Eventually dinner was served, and we were informed as to where we would sleep. The women would be in two different smaller wooden structures, and all the men would sleep in the church. All the benches in the church were without backs, so it was easy to slide two six-foot-long benches side by side and lay a mattress on the top of the benches. In the sanctuary, there were twelve such “beds” set up, and then on the front platform area, there were three mattresses set up on the floor. I grabbed one of the beds on the floor of the wooden platform in order to keep my bags off the damp concrete floor. The jungle rain continued to pour. Sometime during the night, I stumbled out of the church into the hot, humid jungle night, watered the jungle flowers, and thanked the dear Lord that I had been born a man-child.

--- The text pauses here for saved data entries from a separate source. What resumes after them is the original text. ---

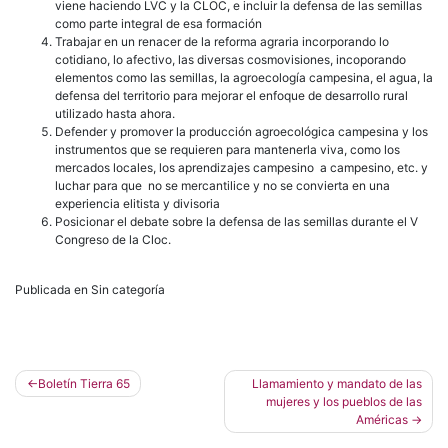
viene haciendo LVC y la CLOC, e incluir la defensa de las semillas
como parte integral de esa formación
Trabajar en un renacer de la reforma agraria incorporando lo
cotidiano, lo afectivo, las diversas cosmovisiones, incoporando
elementos como las semillas, la agroecología campesina, el agua, la
defensa del territorio para mejorar el enfoque de desarrollo rural
utilizado hasta ahora.
Defender y promover la producción agroecológica campesina y los
instrumentos que se requieren para mantenerla viva, como los
mercados locales, los aprendizajes campesino a campesino, etc. y
luchar para que no se mercantilice y no se convierta en una
experiencia elitista y divisoria
Posicionar el debate sobre la defensa de las semillas durante el V
Congreso de la Cloc.
Publicada en Sin categoría
Navegación
Boletín Tierra 65
Llamamiento y mandato de las
mujeres y los pueblos de las
de
Américas
entradas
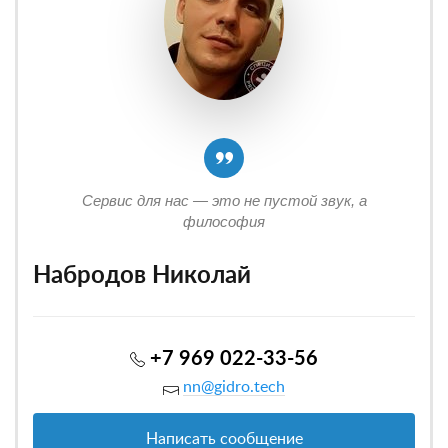
Сервис для нас — это не пустой звук, а
философия
Набродов Николай
+7 969 022-33-56
nn@gidro.tech
Написать сообщение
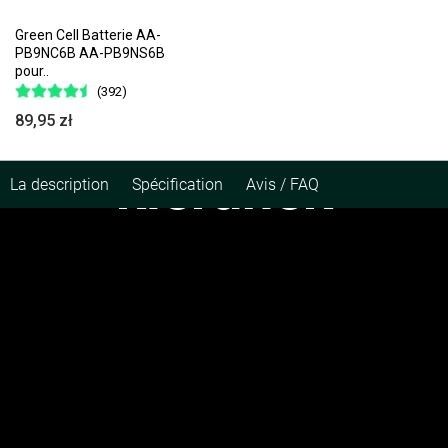
pasja
Green Cell Batterie AA-
PB9NC6B AA-PB9NS6B
pour..
(392)
wyznaczyła
89,95 zł
kierunek
La description
Spécification
Avis / FAQ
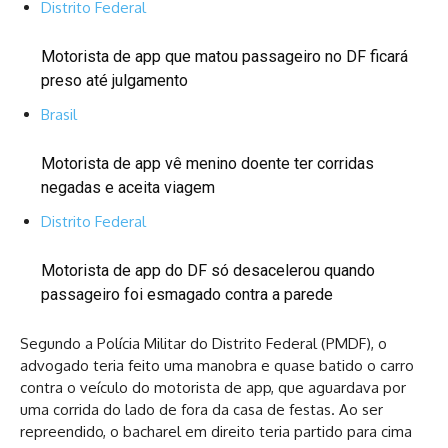
Distrito Federal
Motorista de app que matou passageiro no DF ficará
preso até julgamento
Brasil
Motorista de app vê menino doente ter corridas
negadas e aceita viagem
Distrito Federal
Motorista de app do DF só desacelerou quando
passageiro foi esmagado contra a parede
Segundo a Polícia Militar do Distrito Federal (PMDF), o
advogado teria feito uma manobra e quase batido o carro
contra o veículo do motorista de app, que aguardava por
uma corrida do lado de fora da casa de festas. Ao ser
repreendido, o bacharel em direito teria partido para cima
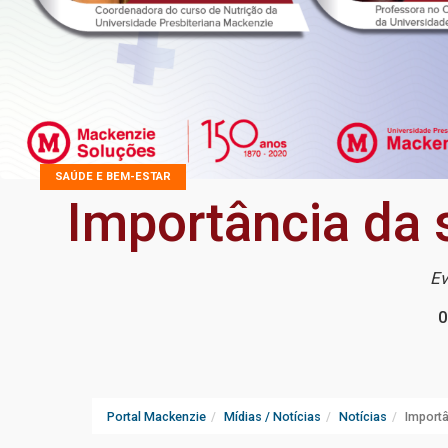
SAÚDE E BEM-ESTAR
Importância da 
Ev
0
Portal Mackenzie
Mídias / Notícias
Notícias
Importâ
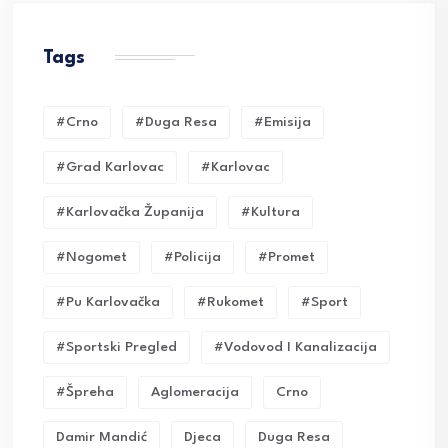
Tags
#crno
#duga Resa
#emisija
#grad Karlovac
#karlovac
#karlovačka Županija
#kultura
#nogomet
#policija
#promet
#pu Karlovačka
#rukomet
#sport
#sportski Pregled
#vodovod I Kanalizacija
#Špreha
Aglomeracija
Crno
Damir Mandić
Djeca
Duga Resa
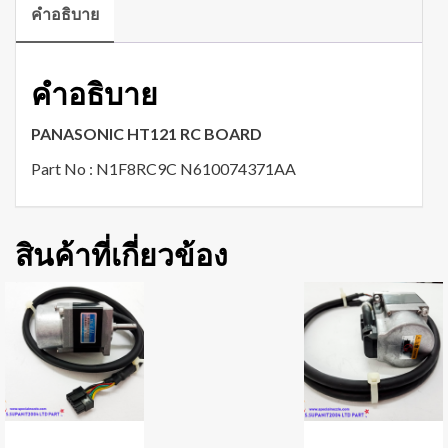
คำอธิบาย
คำอธิบาย
PANASONIC HT121 RC BOARD
Part No : N1F8RC9C N610074371AA
สินค้าที่เกี่ยวข้อง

Ernie and Martha had built only one shower stall and one toilet, and both the toilet and shower were in the room with the washer and dryer. The room was built on the side of one of the wooden buildings. As I was going back to sleep, I was calculating how long the line would be in the morning when twenty-eight people decided to take a shower before breakfast. I knew my odds of getting in were about the same as the man at the pool of Bethesda in Jerusalem who had waited some thirty years for a chance at the troubled waters. I set my mental alarm clock to awaken early. I didn’t dare set my travel alarm, because there were fourteen other guys asleep in the church sanctuary.
Monday, February 17
When I woke up, I pulled on my pants, shirt, and shoes and quietly sneaked out the back door of the church. I knew I would be first to take a shower at that hour and would be able to clear out for others to follow … Wrong! By the time I got there, I was third in line, and several women had already been there and were outside trying to dry their hair in the jungle darkness.
After a breakfast of cold cereal, coffee (no English black tea), and bananas, the medical team loaded up and headed out into a remote jungle area to take care of over two hundred patients and distribute over a thousand pills for everything from worms to warts. Lots of bottles of Project C.U.R.E. ladies’ vitamins were given out to mothers or pregnant women.